*What you will do*: Reproduce the records below exactly, leaving their images out.
[Data supplied Boundary: Start]
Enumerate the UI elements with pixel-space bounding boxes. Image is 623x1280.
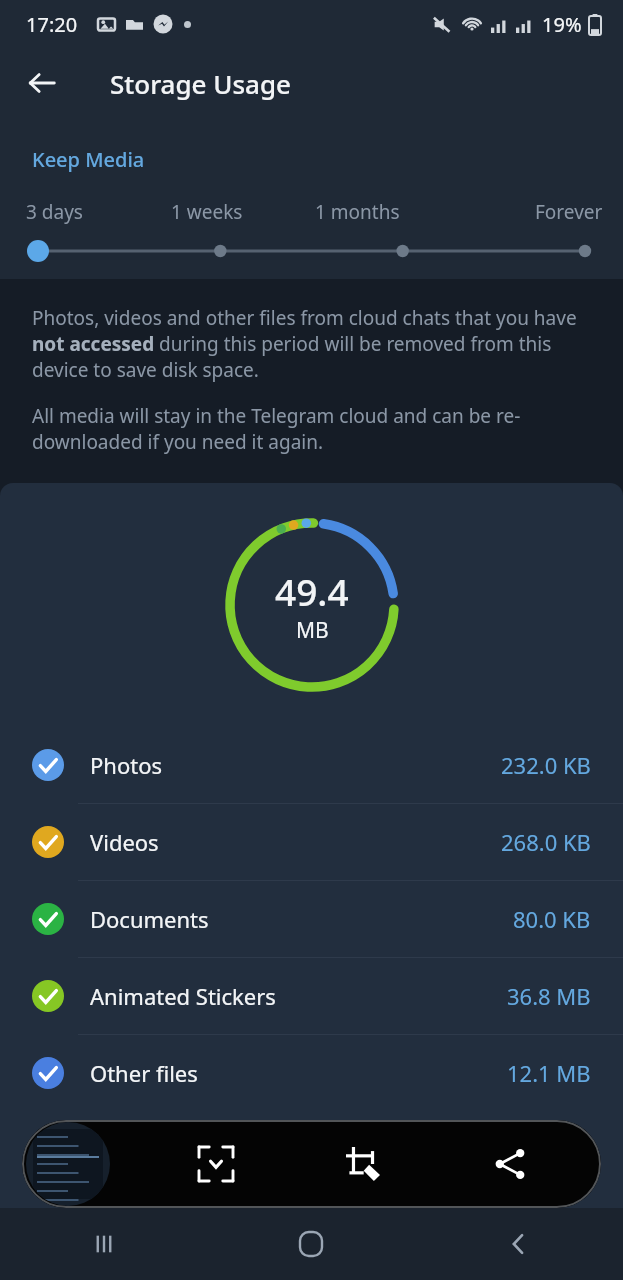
staticText: Other files [90, 1058, 507, 1088]
button[interactable]: Back [415, 1208, 623, 1280]
staticText: Photos [90, 750, 501, 780]
button[interactable]: Screenshot preview [26, 1122, 110, 1206]
staticText: All media will stay in the Telegram clou… [32, 403, 591, 455]
staticText: 232.0 KB [501, 750, 591, 780]
staticText: Photos, videos and other files from clou… [32, 305, 591, 383]
button[interactable]: Other files [0, 1035, 623, 1111]
staticText: 80.0 KB [513, 904, 591, 934]
button[interactable]: Home [207, 1208, 415, 1280]
staticText: Storage Usage [110, 66, 292, 101]
staticText: 1 weeks [171, 199, 243, 225]
staticText: 19% [542, 11, 582, 38]
staticText: 12.1 MB [507, 1058, 591, 1088]
staticText: MB [296, 616, 329, 645]
staticText: Videos [90, 827, 501, 857]
button[interactable]: Recents [0, 1208, 207, 1280]
staticText: Keep Media [32, 146, 145, 173]
staticText: Forever [535, 199, 603, 225]
button[interactable]: Keep media duration slider [0, 237, 623, 265]
staticText: 17:20 [26, 11, 78, 38]
button[interactable]: Videos [0, 804, 623, 880]
button[interactable]: Photos [0, 727, 623, 803]
staticText: Documents [90, 904, 513, 934]
button[interactable]: Documents [0, 881, 623, 957]
staticText: 268.0 KB [501, 827, 591, 857]
button[interactable]: Crop and edit [289, 1120, 436, 1208]
staticText: 49.4 [275, 566, 349, 616]
staticText: 36.8 MB [507, 981, 591, 1011]
staticText: 3 days [26, 199, 83, 225]
staticText: 1 months [315, 199, 400, 225]
button[interactable]: Back [14, 55, 70, 111]
button[interactable]: Scroll capture [142, 1120, 289, 1208]
staticText: Animated Stickers [90, 981, 507, 1011]
button[interactable]: Animated Stickers [0, 958, 623, 1034]
button[interactable]: Share [436, 1120, 583, 1208]
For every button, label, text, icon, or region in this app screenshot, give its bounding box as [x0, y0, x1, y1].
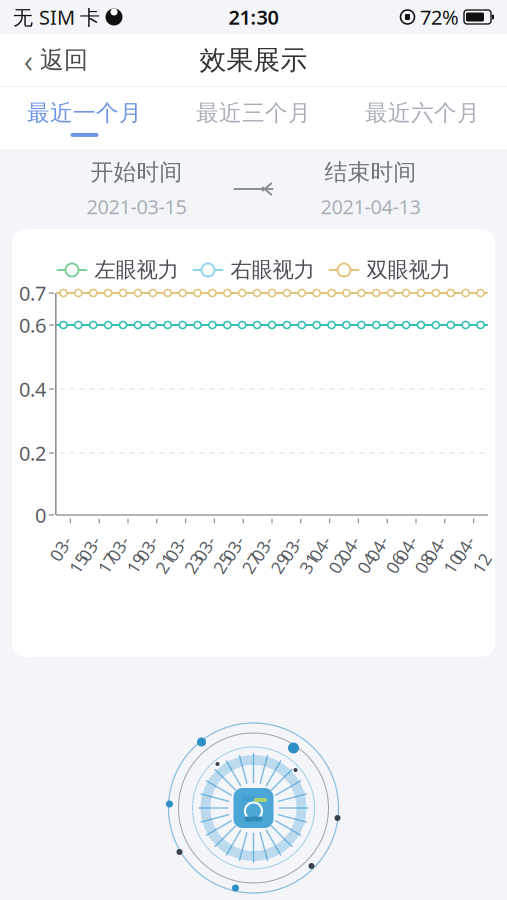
[Data supplied Boundary: End]
*Output of the task*:
Enumerate the UI elements with pixel-space bounding boxes. Image is 623x1280.
staticText: Other files [90, 1058, 507, 1088]
button[interactable]: Back [415, 1208, 623, 1280]
staticText: Photos [90, 750, 501, 780]
button[interactable]: Screenshot preview [26, 1122, 110, 1206]
staticText: All media will stay in the Telegram clou… [32, 403, 591, 455]
staticText: 232.0 KB [501, 750, 591, 780]
staticText: Photos, videos and other files from clou… [32, 305, 591, 383]
button[interactable]: Other files [0, 1035, 623, 1111]
staticText: 80.0 KB [513, 904, 591, 934]
button[interactable]: Home [207, 1208, 415, 1280]
staticText: Storage Usage [110, 66, 292, 101]
staticText: 1 weeks [171, 199, 243, 225]
staticText: 19% [542, 11, 582, 38]
staticText: 12.1 MB [507, 1058, 591, 1088]
staticText: MB [296, 616, 329, 645]
staticText: Videos [90, 827, 501, 857]
button[interactable]: Recents [0, 1208, 207, 1280]
staticText: Keep Media [32, 146, 145, 173]
staticText: Forever [535, 199, 603, 225]
button[interactable]: Keep media duration slider [0, 237, 623, 265]
staticText: 17:20 [26, 11, 78, 38]
button[interactable]: Videos [0, 804, 623, 880]
button[interactable]: Photos [0, 727, 623, 803]
staticText: Documents [90, 904, 513, 934]
button[interactable]: Documents [0, 881, 623, 957]
staticText: 268.0 KB [501, 827, 591, 857]
button[interactable]: Crop and edit [289, 1120, 436, 1208]
staticText: 49.4 [275, 566, 349, 616]
staticText: 36.8 MB [507, 981, 591, 1011]
staticText: 3 days [26, 199, 83, 225]
staticText: 1 months [315, 199, 400, 225]
button[interactable]: Back [14, 55, 70, 111]
button[interactable]: Scroll capture [142, 1120, 289, 1208]
staticText: Animated Stickers [90, 981, 507, 1011]
button[interactable]: Animated Stickers [0, 958, 623, 1034]
button[interactable]: Share [436, 1120, 583, 1208]
For every button, label, text, icon, or region in this app screenshot, give its bounding box as [x0, y0, x1, y1].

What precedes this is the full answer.